-- Given data follows --
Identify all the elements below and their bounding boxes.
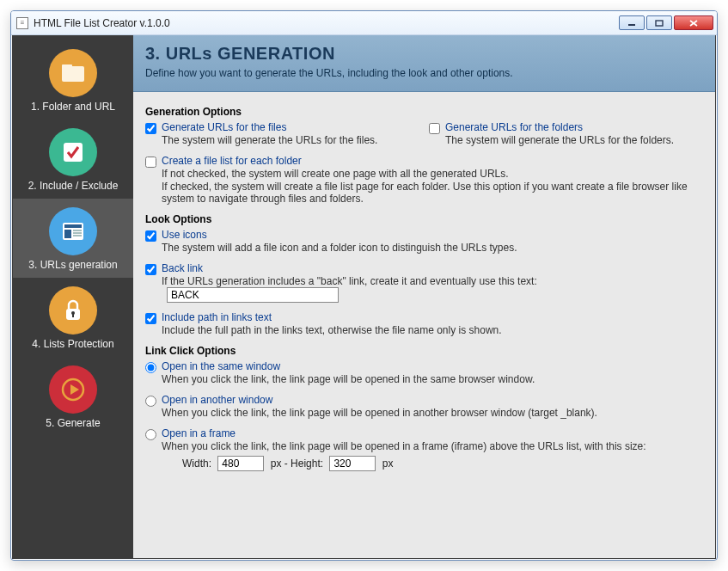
radio-open-frame[interactable] — [145, 429, 156, 440]
section-generation-options: Generation Options — [145, 106, 703, 118]
content-pane: 3. URLs GENERATION Define how you want t… — [133, 35, 715, 558]
input-frame-width[interactable] — [217, 456, 264, 471]
titlebar[interactable]: ≡ HTML File List Creator v.1.0.0 — [11, 11, 717, 35]
sidebar-item-urls-generation[interactable]: 3. URLs generation — [13, 199, 133, 278]
desc-use-icons: The system will add a file icon and a fo… — [162, 242, 703, 254]
sidebar-item-folder-url[interactable]: 1. Folder and URL — [13, 40, 133, 120]
desc-open-other: When you click the link, the link page w… — [162, 407, 703, 419]
lock-icon — [49, 286, 97, 335]
label-px: px — [382, 457, 394, 470]
label-open-same: Open in the same window — [162, 360, 703, 372]
app-window: ≡ HTML File List Creator v.1.0.0 1. Fold… — [10, 10, 718, 561]
sidebar-item-include-exclude[interactable]: 2. Include / Exclude — [13, 120, 133, 199]
window-title: HTML File List Creator v.1.0.0 — [34, 17, 619, 29]
page-body: Generation Options Generate URLs for the… — [133, 92, 715, 558]
desc-per-folder-1: If not checked, the system will create o… — [162, 168, 703, 180]
desc-include-path: Include the full path in the links text,… — [162, 324, 703, 336]
page-subtitle: Define how you want to generate the URLs… — [145, 67, 703, 79]
input-back-text[interactable] — [167, 287, 339, 303]
label-use-icons: Use icons — [162, 229, 703, 241]
sidebar-item-lists-protection[interactable]: 4. Lists Protection — [13, 278, 133, 357]
svg-marker-17 — [70, 384, 79, 395]
label-per-folder: Create a file list for each folder — [162, 155, 703, 167]
sidebar-item-generate[interactable]: 5. Generate — [13, 357, 133, 436]
checkbox-back-link[interactable] — [145, 264, 156, 275]
desc-generate-files: The system will generate the URLs for th… — [162, 134, 395, 146]
svg-rect-5 — [62, 64, 72, 70]
checkbox-include-path[interactable] — [145, 313, 156, 324]
page-header: 3. URLs GENERATION Define how you want t… — [133, 35, 715, 92]
close-button[interactable] — [674, 15, 713, 30]
label-back-link: Back link — [162, 262, 703, 274]
section-look-options: Look Options — [145, 213, 703, 225]
minimize-button[interactable] — [619, 15, 645, 30]
svg-rect-9 — [64, 230, 71, 238]
sidebar-item-label: 4. Lists Protection — [16, 338, 130, 350]
sidebar-item-label: 1. Folder and URL — [16, 101, 130, 113]
svg-rect-8 — [64, 224, 82, 228]
app-icon: ≡ — [16, 17, 28, 29]
radio-open-same[interactable] — [145, 362, 156, 373]
label-generate-files: Generate URLs for the files — [162, 121, 395, 133]
label-open-frame: Open in a frame — [162, 427, 703, 439]
desc-generate-folders: The system will generate the URLs for th… — [445, 134, 674, 146]
svg-rect-1 — [656, 21, 663, 26]
label-open-other: Open in another window — [162, 394, 703, 406]
radio-open-other[interactable] — [145, 396, 156, 407]
checkbox-generate-folders[interactable] — [429, 123, 440, 134]
folder-icon — [49, 49, 97, 97]
client-area: 1. Folder and URL 2. Include / Exclude 3… — [12, 35, 716, 559]
sidebar-item-label: 3. URLs generation — [16, 259, 130, 271]
sidebar-item-label: 2. Include / Exclude — [16, 180, 130, 192]
label-generate-folders: Generate URLs for the folders — [445, 121, 674, 133]
checkbox-per-folder[interactable] — [145, 157, 156, 168]
input-frame-height[interactable] — [329, 456, 376, 471]
label-include-path: Include path in links text — [162, 311, 703, 323]
checkbox-use-icons[interactable] — [145, 230, 156, 242]
checkbox-generate-files[interactable] — [145, 123, 156, 134]
play-icon — [49, 365, 97, 414]
page-title: 3. URLs GENERATION — [145, 44, 703, 64]
maximize-button[interactable] — [646, 15, 672, 30]
label-width: Width: — [182, 457, 211, 470]
section-link-click-options: Link Click Options — [145, 345, 703, 357]
checkbox-icon — [49, 128, 97, 176]
desc-open-frame: When you click the link, the link page w… — [162, 440, 703, 452]
label-px-height: px - Height: — [271, 457, 323, 470]
desc-open-same: When you click the link, the link page w… — [162, 373, 703, 385]
desc-per-folder-2: If checked, the system will create a fil… — [162, 181, 703, 205]
wizard-sidebar: 1. Folder and URL 2. Include / Exclude 3… — [13, 35, 133, 558]
desc-back-link: If the URLs generation includes a "back"… — [162, 275, 703, 303]
sidebar-item-label: 5. Generate — [16, 417, 130, 429]
svg-rect-15 — [72, 314, 74, 317]
frame-size-row: Width: px - Height: px — [179, 456, 703, 471]
page-icon — [49, 207, 97, 255]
-- Given data concluded --
### Instructions for the task
Only the text of the entries belongs in the answer, copied exactly; the pictures stay out.

### Completed exercise
Identify all the elements below and their bounding boxes.
radio-open-frame[interactable] — [145, 429, 156, 440]
section-generation-options: Generation Options — [145, 106, 703, 118]
content-pane: 3. URLs GENERATION Define how you want t… — [133, 35, 715, 558]
input-frame-width[interactable] — [217, 456, 264, 471]
titlebar[interactable]: ≡ HTML File List Creator v.1.0.0 — [11, 11, 717, 35]
sidebar-item-urls-generation[interactable]: 3. URLs generation — [13, 199, 133, 278]
desc-use-icons: The system will add a file icon and a fo… — [162, 242, 703, 254]
sidebar-item-folder-url[interactable]: 1. Folder and URL — [13, 40, 133, 120]
desc-open-other: When you click the link, the link page w… — [162, 407, 703, 419]
lock-icon — [49, 286, 97, 335]
label-px: px — [382, 457, 394, 470]
label-open-same: Open in the same window — [162, 360, 703, 372]
app-window: ≡ HTML File List Creator v.1.0.0 1. Fold… — [10, 10, 718, 561]
sidebar-item-include-exclude[interactable]: 2. Include / Exclude — [13, 120, 133, 199]
window-title: HTML File List Creator v.1.0.0 — [34, 17, 619, 29]
page-body: Generation Options Generate URLs for the… — [133, 92, 715, 558]
desc-per-folder-1: If not checked, the system will create o… — [162, 168, 703, 180]
desc-include-path: Include the full path in the links text,… — [162, 324, 703, 336]
page-subtitle: Define how you want to generate the URLs… — [145, 67, 703, 79]
input-back-text[interactable] — [167, 287, 339, 303]
label-use-icons: Use icons — [162, 229, 703, 241]
sidebar-item-lists-protection[interactable]: 4. Lists Protection — [13, 278, 133, 357]
svg-marker-17 — [70, 384, 79, 395]
label-per-folder: Create a file list for each folder — [162, 155, 703, 167]
sidebar-item-generate[interactable]: 5. Generate — [13, 357, 133, 436]
checkbox-back-link[interactable] — [145, 264, 156, 275]
desc-generate-files: The system will generate the URLs for th… — [162, 134, 395, 146]
svg-rect-5 — [62, 64, 72, 70]
checkbox-include-path[interactable] — [145, 313, 156, 324]
page-header: 3. URLs GENERATION Define how you want t… — [133, 35, 715, 92]
close-button[interactable] — [674, 15, 713, 30]
label-back-link: Back link — [162, 262, 703, 274]
section-look-options: Look Options — [145, 213, 703, 225]
minimize-button[interactable] — [619, 15, 645, 30]
svg-rect-9 — [64, 230, 71, 238]
sidebar-item-label: 4. Lists Protection — [16, 338, 130, 350]
sidebar-item-label: 1. Folder and URL — [16, 101, 130, 113]
svg-rect-8 — [64, 224, 82, 228]
app-icon: ≡ — [16, 17, 28, 29]
radio-open-same[interactable] — [145, 362, 156, 373]
label-generate-files: Generate URLs for the files — [162, 121, 395, 133]
label-open-frame: Open in a frame — [162, 427, 703, 439]
desc-generate-folders: The system will generate the URLs for th… — [445, 134, 674, 146]
svg-rect-1 — [656, 21, 663, 26]
label-open-other: Open in another window — [162, 394, 703, 406]
radio-open-other[interactable] — [145, 396, 156, 407]
checkbox-generate-folders[interactable] — [429, 123, 440, 134]
folder-icon — [49, 49, 97, 97]
client-area: 1. Folder and URL 2. Include / Exclude 3… — [12, 35, 716, 559]
sidebar-item-label: 3. URLs generation — [16, 259, 130, 271]
sidebar-item-label: 2. Include / Exclude — [16, 180, 130, 192]
label-generate-folders: Generate URLs for the folders — [445, 121, 674, 133]
checkbox-per-folder[interactable] — [145, 157, 156, 168]
input-frame-height[interactable] — [329, 456, 376, 471]
label-include-path: Include path in links text — [162, 311, 703, 323]
checkbox-use-icons[interactable] — [145, 230, 156, 242]
checkbox-generate-files[interactable] — [145, 123, 156, 134]
play-icon — [49, 365, 97, 414]
page-title: 3. URLs GENERATION — [145, 44, 703, 64]
maximize-button[interactable] — [646, 15, 672, 30]
label-width: Width: — [182, 457, 211, 470]
section-link-click-options: Link Click Options — [145, 345, 703, 357]
checkbox-icon — [49, 128, 97, 176]
desc-open-frame: When you click the link, the link page w… — [162, 440, 703, 452]
label-px-height: px - Height: — [271, 457, 323, 470]
desc-open-same: When you click the link, the link page w… — [162, 373, 703, 385]
desc-per-folder-2: If checked, the system will create a fil… — [162, 181, 703, 205]
wizard-sidebar: 1. Folder and URL 2. Include / Exclude 3… — [13, 35, 133, 558]
desc-back-link: If the URLs generation includes a "back"… — [162, 275, 703, 303]
sidebar-item-label: 5. Generate — [16, 417, 130, 429]
svg-rect-15 — [72, 314, 74, 317]
frame-size-row: Width: px - Height: px — [179, 456, 703, 471]
page-icon — [49, 207, 97, 255]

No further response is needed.